Commuting to the office is not just something employers wanted, it is something many workers wanted and needed as not everyone is comfortable with their home lives being conflated with their work lives.  Add to this the fact that many workers don’t spend all day in offices, they are in the field working with facilities, products, customers, and citizens. Either way, there will be more home and hybrid working environments, that’s a given. As such, our information, collaboration, and process management systems will all need to be adapted to manage a much more hybrid environment, issues such as governance, though long ignored will need to be addressed.

Information Governance has always been a critical activity but in reality, few do it well. The pressure to manage and secure access to information will increase substantially over the coming months and years. Systems designed to restrict access to information often assumed workers would be situated in secure environments (the office). Those workers are now accessing that same information or at least trying to, in insecure home environments. This is not just a potential problem, it already is a problem, employees working from home are viewing sensitive information in non-secure situations and are in direct conflict with regulations such as HIPAA and GDPR. The Covid-19 crisis may mean the world is turning a blind eye, but that won’t continue.

We can argue the merits of access security in Box versus Microsoft – OpenText or Alfresco versus IBM till we are blue in the face, but the fact is that almost all information management vendors provide this kind of functionality – but its not used well at all by end-users.

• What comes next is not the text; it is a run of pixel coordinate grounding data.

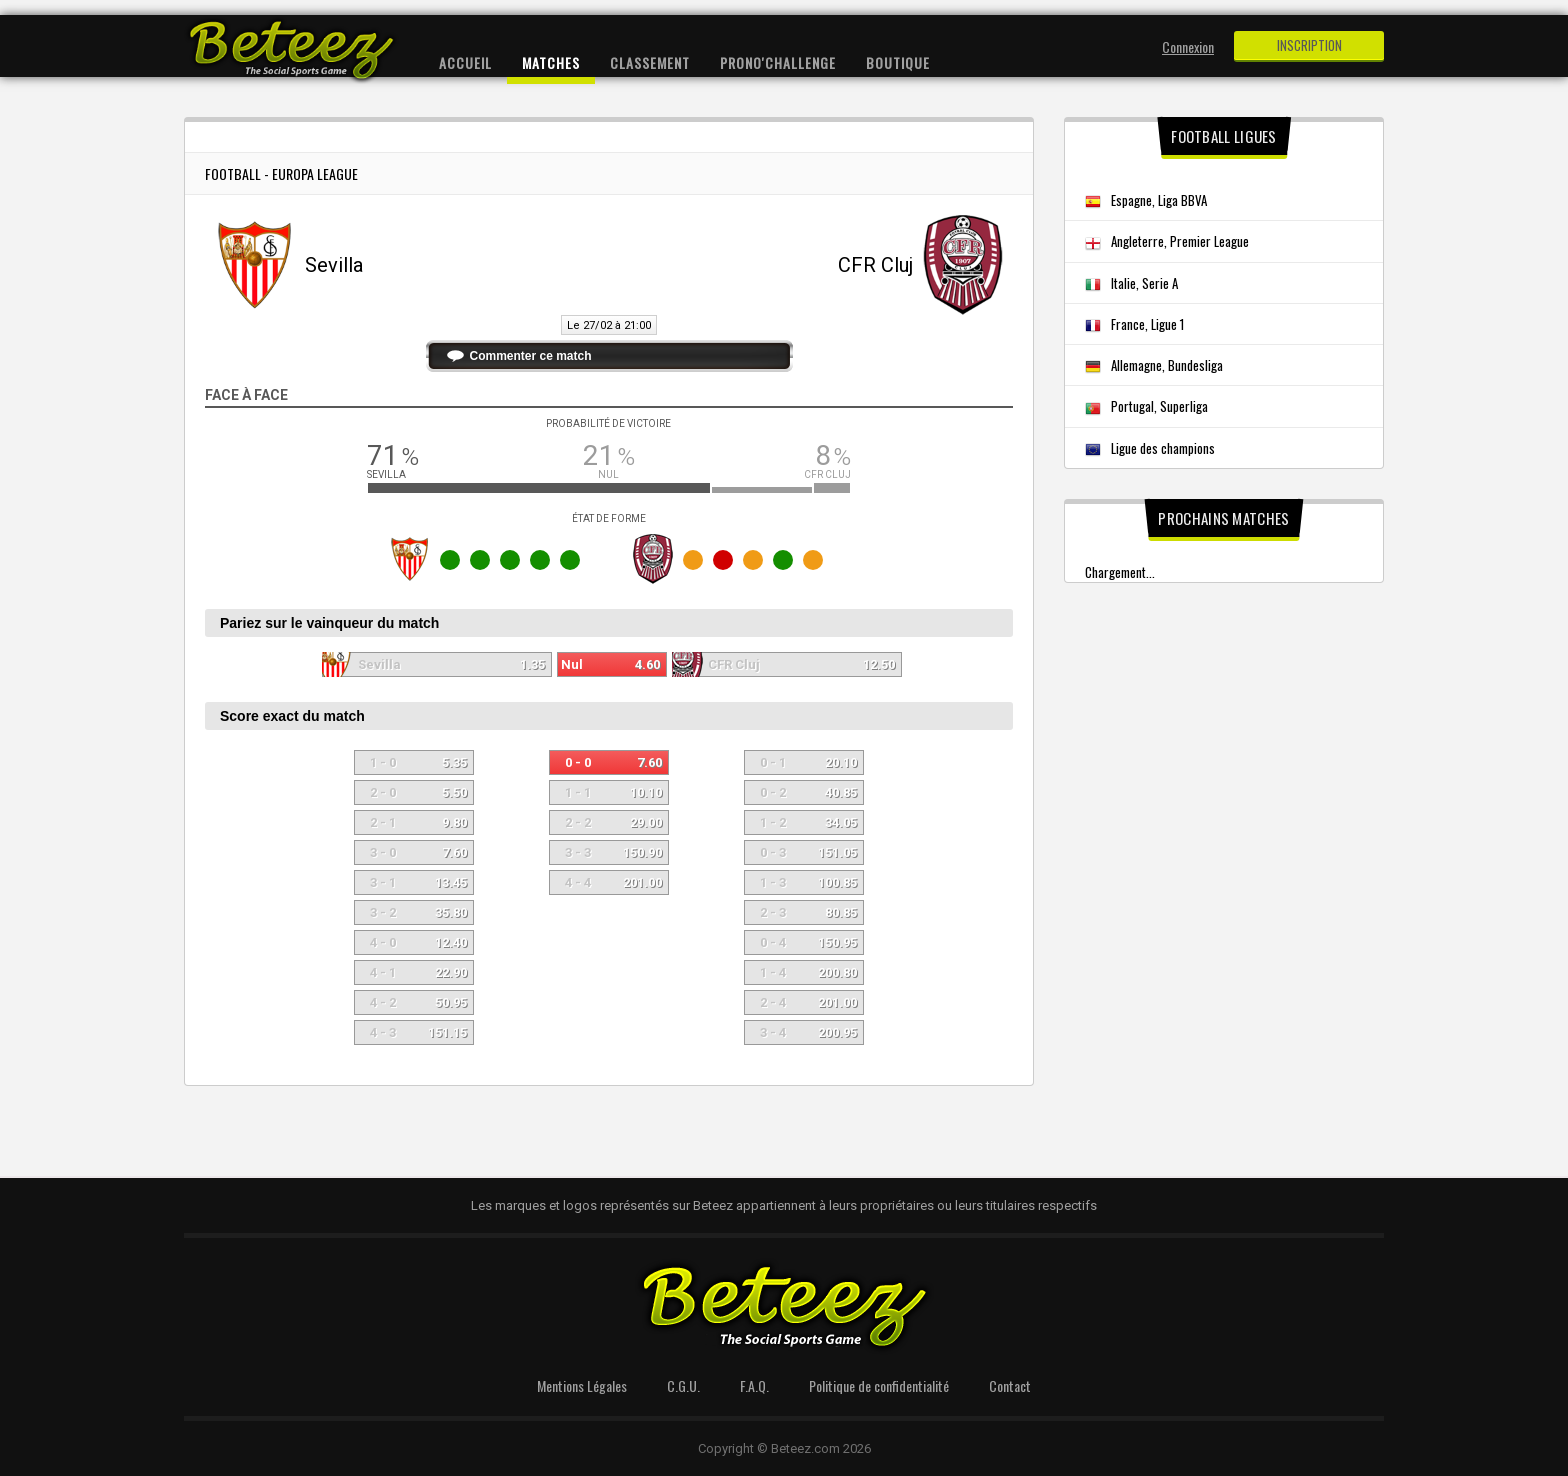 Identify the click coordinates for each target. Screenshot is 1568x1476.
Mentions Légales (582, 1385)
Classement (650, 62)
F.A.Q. (754, 1385)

Yet access security is essential, and today there is very little granularity applied to access from home, rather the inclination has been to give access to everything to home workers. As my friend, Rich Lauwers pointed out to me, at a minimum that firms use their VITAL records designation as a filter for providing remote access and establishing business ownership for knowing what to grant access to. He is right but how many firms even that designation in place?

Governance has never been a hot topic, or rather it has been briefly and repeatedly – typically after any major financial or criminal situation hits the headlines. This time around the focus on Governance needs to be sustained, and much of it can be automated. But truly getting a grip on information mountains and tidal waves will take a long time. Short term fixes will need to be undertaken even if that is just to ensure that the remaining, distributed and new workforce post-pandemic doesn’t continue to cross uncrossable lines. Be those lines secure access to information or managing the dog, cat, or unexpected neighbor whilst on a Zoom call.